Dopo le prime fasi a Londra e Parigi, dove ha negato ogni discussione in corso su un cessate il fuoco, Volodymyr Zelensky ha parlato giovedì con il capo del governo italiano Giorgia Meloni, con quest'ultima che ha annunciato che l’Italia ospiterà la prossima conferenza sulla ricostruzione dell’Ucraina il 10 e 11 luglio 2025.

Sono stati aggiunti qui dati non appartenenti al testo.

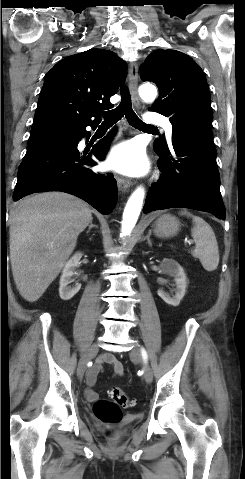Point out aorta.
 I'll return each instance as SVG.
<instances>
[{
	"mask_svg": "<svg viewBox=\"0 0 245 479\" xmlns=\"http://www.w3.org/2000/svg\"><path fill=\"white\" fill-rule=\"evenodd\" d=\"M139 94L145 102H152L157 96V90L153 85L145 84L140 86ZM145 191L138 187L130 196L123 213L121 222V237L129 236L136 225L140 215Z\"/></svg>",
	"mask_w": 245,
	"mask_h": 479,
	"instance_id": "aorta-1",
	"label": "aorta"
}]
</instances>
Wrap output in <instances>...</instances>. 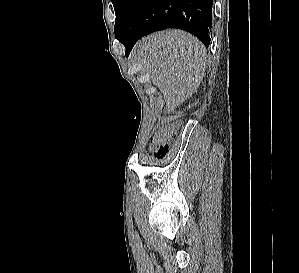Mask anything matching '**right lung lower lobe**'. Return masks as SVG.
<instances>
[{
	"mask_svg": "<svg viewBox=\"0 0 299 273\" xmlns=\"http://www.w3.org/2000/svg\"><path fill=\"white\" fill-rule=\"evenodd\" d=\"M213 0H134L117 39L126 56L138 39L155 31L178 28L210 44Z\"/></svg>",
	"mask_w": 299,
	"mask_h": 273,
	"instance_id": "obj_1",
	"label": "right lung lower lobe"
}]
</instances>
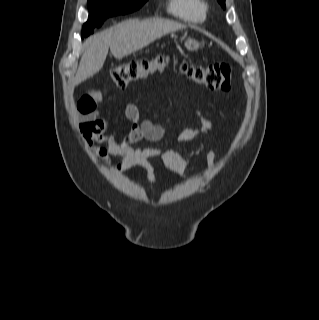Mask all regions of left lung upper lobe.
I'll list each match as a JSON object with an SVG mask.
<instances>
[{"mask_svg":"<svg viewBox=\"0 0 319 320\" xmlns=\"http://www.w3.org/2000/svg\"><path fill=\"white\" fill-rule=\"evenodd\" d=\"M223 8H225V0H217Z\"/></svg>","mask_w":319,"mask_h":320,"instance_id":"1","label":"left lung upper lobe"}]
</instances>
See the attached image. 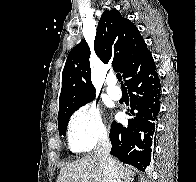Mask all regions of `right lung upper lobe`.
I'll list each match as a JSON object with an SVG mask.
<instances>
[{"mask_svg":"<svg viewBox=\"0 0 196 182\" xmlns=\"http://www.w3.org/2000/svg\"><path fill=\"white\" fill-rule=\"evenodd\" d=\"M94 50L104 63L113 60L114 68L126 79L151 56L137 27L123 18L118 10L103 12L97 27ZM89 58L90 48L86 41L77 44L69 53L62 72L58 116L94 99Z\"/></svg>","mask_w":196,"mask_h":182,"instance_id":"right-lung-upper-lobe-1","label":"right lung upper lobe"}]
</instances>
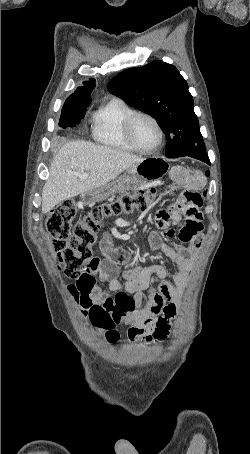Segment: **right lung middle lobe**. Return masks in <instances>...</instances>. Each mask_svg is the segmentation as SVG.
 Wrapping results in <instances>:
<instances>
[{
    "label": "right lung middle lobe",
    "instance_id": "obj_1",
    "mask_svg": "<svg viewBox=\"0 0 250 454\" xmlns=\"http://www.w3.org/2000/svg\"><path fill=\"white\" fill-rule=\"evenodd\" d=\"M90 102L76 103V104H64L59 126L62 128L73 127L78 124L84 117L87 107Z\"/></svg>",
    "mask_w": 250,
    "mask_h": 454
}]
</instances>
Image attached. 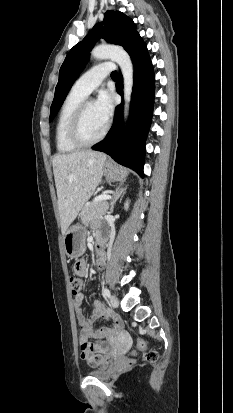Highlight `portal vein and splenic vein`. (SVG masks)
Segmentation results:
<instances>
[{
  "instance_id": "portal-vein-and-splenic-vein-1",
  "label": "portal vein and splenic vein",
  "mask_w": 233,
  "mask_h": 413,
  "mask_svg": "<svg viewBox=\"0 0 233 413\" xmlns=\"http://www.w3.org/2000/svg\"><path fill=\"white\" fill-rule=\"evenodd\" d=\"M110 198H111V195H108V194L99 195L94 198L93 203H96L100 200H109Z\"/></svg>"
}]
</instances>
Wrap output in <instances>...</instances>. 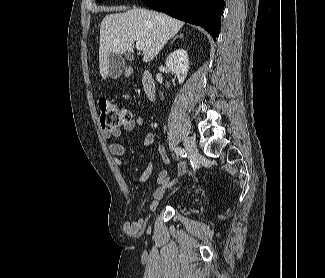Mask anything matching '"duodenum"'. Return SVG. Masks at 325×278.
<instances>
[{"mask_svg": "<svg viewBox=\"0 0 325 278\" xmlns=\"http://www.w3.org/2000/svg\"><path fill=\"white\" fill-rule=\"evenodd\" d=\"M142 85L146 97L149 100H153L156 96V84L153 75L150 72L144 74Z\"/></svg>", "mask_w": 325, "mask_h": 278, "instance_id": "obj_1", "label": "duodenum"}]
</instances>
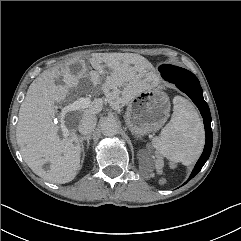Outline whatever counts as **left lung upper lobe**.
Listing matches in <instances>:
<instances>
[{
	"instance_id": "obj_1",
	"label": "left lung upper lobe",
	"mask_w": 241,
	"mask_h": 241,
	"mask_svg": "<svg viewBox=\"0 0 241 241\" xmlns=\"http://www.w3.org/2000/svg\"><path fill=\"white\" fill-rule=\"evenodd\" d=\"M159 70L162 77L165 79L176 81H192L197 79L196 76L190 71L173 65H161Z\"/></svg>"
}]
</instances>
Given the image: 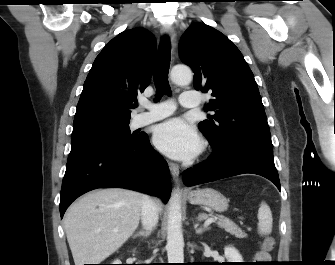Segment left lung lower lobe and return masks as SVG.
Here are the masks:
<instances>
[{
  "label": "left lung lower lobe",
  "instance_id": "0a47b994",
  "mask_svg": "<svg viewBox=\"0 0 335 265\" xmlns=\"http://www.w3.org/2000/svg\"><path fill=\"white\" fill-rule=\"evenodd\" d=\"M213 153L204 163L184 172V184L194 186L244 173L261 175L280 190L273 159V147L251 140L211 143Z\"/></svg>",
  "mask_w": 335,
  "mask_h": 265
}]
</instances>
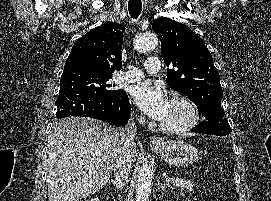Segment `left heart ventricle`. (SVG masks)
<instances>
[{
  "label": "left heart ventricle",
  "mask_w": 271,
  "mask_h": 201,
  "mask_svg": "<svg viewBox=\"0 0 271 201\" xmlns=\"http://www.w3.org/2000/svg\"><path fill=\"white\" fill-rule=\"evenodd\" d=\"M187 119V112L184 107L179 104L171 103L166 118L162 121L169 126H177L183 124Z\"/></svg>",
  "instance_id": "left-heart-ventricle-1"
}]
</instances>
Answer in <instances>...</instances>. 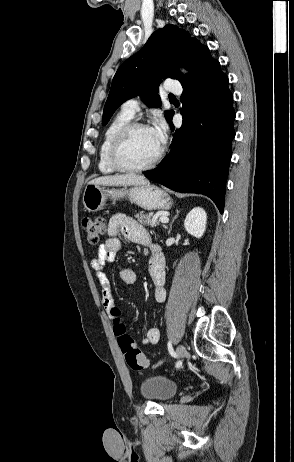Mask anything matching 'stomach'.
I'll return each instance as SVG.
<instances>
[{"label":"stomach","instance_id":"stomach-1","mask_svg":"<svg viewBox=\"0 0 294 462\" xmlns=\"http://www.w3.org/2000/svg\"><path fill=\"white\" fill-rule=\"evenodd\" d=\"M128 196L129 200L145 210H169L172 199L154 185H135L127 188L109 189L102 185L88 184L83 194L84 208L88 212L103 210L109 202Z\"/></svg>","mask_w":294,"mask_h":462}]
</instances>
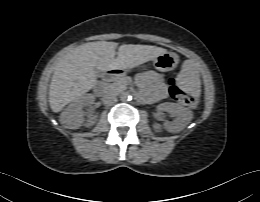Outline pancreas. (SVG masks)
I'll return each mask as SVG.
<instances>
[{"label": "pancreas", "mask_w": 260, "mask_h": 202, "mask_svg": "<svg viewBox=\"0 0 260 202\" xmlns=\"http://www.w3.org/2000/svg\"><path fill=\"white\" fill-rule=\"evenodd\" d=\"M126 77H122L113 83H105V88L108 92L119 93L126 88Z\"/></svg>", "instance_id": "obj_1"}]
</instances>
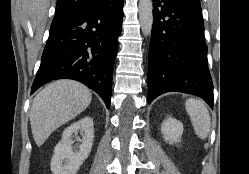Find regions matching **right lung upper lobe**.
<instances>
[{
    "label": "right lung upper lobe",
    "mask_w": 249,
    "mask_h": 174,
    "mask_svg": "<svg viewBox=\"0 0 249 174\" xmlns=\"http://www.w3.org/2000/svg\"><path fill=\"white\" fill-rule=\"evenodd\" d=\"M115 1L116 0H57L53 22L63 20L77 13L108 6Z\"/></svg>",
    "instance_id": "obj_1"
}]
</instances>
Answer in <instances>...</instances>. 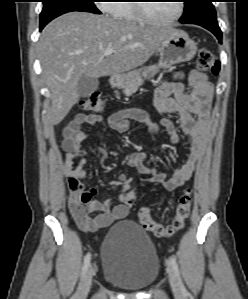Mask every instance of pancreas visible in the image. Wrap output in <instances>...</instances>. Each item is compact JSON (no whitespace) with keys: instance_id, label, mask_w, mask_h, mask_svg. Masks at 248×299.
I'll return each mask as SVG.
<instances>
[{"instance_id":"cf45deb5","label":"pancreas","mask_w":248,"mask_h":299,"mask_svg":"<svg viewBox=\"0 0 248 299\" xmlns=\"http://www.w3.org/2000/svg\"><path fill=\"white\" fill-rule=\"evenodd\" d=\"M141 84H142V81L140 79H138L135 83H133V84L127 86V87H124L123 93L126 96H130V95H132L133 93H135L138 90V87Z\"/></svg>"}]
</instances>
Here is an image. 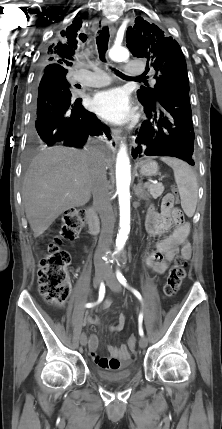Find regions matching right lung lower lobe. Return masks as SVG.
Returning <instances> with one entry per match:
<instances>
[{
	"instance_id": "1",
	"label": "right lung lower lobe",
	"mask_w": 222,
	"mask_h": 429,
	"mask_svg": "<svg viewBox=\"0 0 222 429\" xmlns=\"http://www.w3.org/2000/svg\"><path fill=\"white\" fill-rule=\"evenodd\" d=\"M35 103V132L43 145L63 144L81 148L89 136L111 139L109 128L94 113L86 110L81 99L53 74L39 78Z\"/></svg>"
}]
</instances>
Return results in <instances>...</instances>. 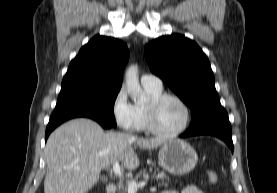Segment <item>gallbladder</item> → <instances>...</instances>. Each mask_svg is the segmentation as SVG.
<instances>
[{
	"label": "gallbladder",
	"mask_w": 277,
	"mask_h": 193,
	"mask_svg": "<svg viewBox=\"0 0 277 193\" xmlns=\"http://www.w3.org/2000/svg\"><path fill=\"white\" fill-rule=\"evenodd\" d=\"M100 180H101L102 182H107V177L101 176V177H100Z\"/></svg>",
	"instance_id": "gallbladder-1"
}]
</instances>
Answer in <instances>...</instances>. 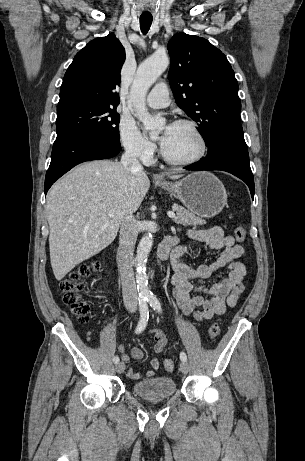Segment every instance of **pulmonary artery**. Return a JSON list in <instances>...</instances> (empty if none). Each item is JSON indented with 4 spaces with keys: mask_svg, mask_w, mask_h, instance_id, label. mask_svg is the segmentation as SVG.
<instances>
[{
    "mask_svg": "<svg viewBox=\"0 0 305 461\" xmlns=\"http://www.w3.org/2000/svg\"><path fill=\"white\" fill-rule=\"evenodd\" d=\"M147 104L152 108H164L169 105V91L166 83L156 84L147 96Z\"/></svg>",
    "mask_w": 305,
    "mask_h": 461,
    "instance_id": "e3ab8cb5",
    "label": "pulmonary artery"
}]
</instances>
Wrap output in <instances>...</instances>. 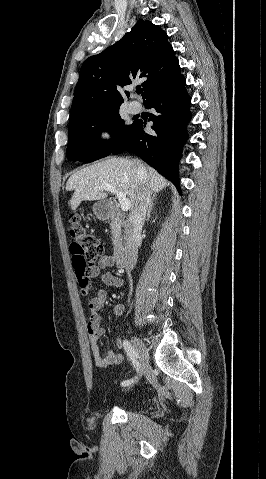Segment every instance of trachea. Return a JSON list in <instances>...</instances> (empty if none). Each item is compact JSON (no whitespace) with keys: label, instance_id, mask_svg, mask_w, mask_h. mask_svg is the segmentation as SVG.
I'll return each mask as SVG.
<instances>
[{"label":"trachea","instance_id":"trachea-1","mask_svg":"<svg viewBox=\"0 0 266 479\" xmlns=\"http://www.w3.org/2000/svg\"><path fill=\"white\" fill-rule=\"evenodd\" d=\"M142 92H143V89H141V88H137V89H136V93H137V94H141Z\"/></svg>","mask_w":266,"mask_h":479}]
</instances>
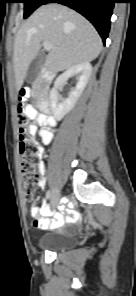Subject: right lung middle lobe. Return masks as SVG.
Listing matches in <instances>:
<instances>
[{"instance_id":"right-lung-middle-lobe-1","label":"right lung middle lobe","mask_w":136,"mask_h":296,"mask_svg":"<svg viewBox=\"0 0 136 296\" xmlns=\"http://www.w3.org/2000/svg\"><path fill=\"white\" fill-rule=\"evenodd\" d=\"M44 1L45 0H18L17 2L25 4L24 18H27L34 10L43 5Z\"/></svg>"}]
</instances>
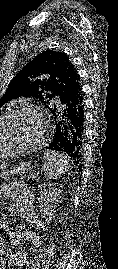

In precedenza, Zelensky era stato ricevuto a Parigi dal suo omologo francese Emmanuel Macron che gli ha assicurato che gli aiuti della Francia – che ha confermato questa settimana la consegna di aerei da combattimento Mirage 2000-5 nella prima metà del 2025 – continueranno “secondo gli impegni presi”. Venerdì Zelensky ha incontrato in Vaticano anche Papa Francesco, al quale ha chiesto il sostegno diplomatico della Santa Sede per aiutare a rimpatriare gli ucraini detenuti da Mosca.



Il "piano della vittoria" di Kiev "mira a creare condizioni favorevoli per una giusta fine della guerra", ha detto Zelensky. “L’Ucraina può negoziare solo con una posizione forte”. Questo piano dovrà essere svelato nel corso di un secondo vertice di pace, previsto per novembre, ma la cui data non è stata confermata da Kiev.

Per quanto riguarda il suo contenuto, indiscrezioni (o speculazioni) della stampa indicano che il presidente ucraino sarebbe infine disposto a negoziare sull'integrità territoriale senza tuttavia rinunciare a un adesione “lampo” dell'Ucraina alla NATO, in modo da proteggersi da eventuali future aggressioni. Si tratta tuttavia, di indiscrezioni stampa, di ipotesi che in ogni caso vanno vagliate con gli alleati americani e europei ed essere alla fine accettabili per la controparte russa.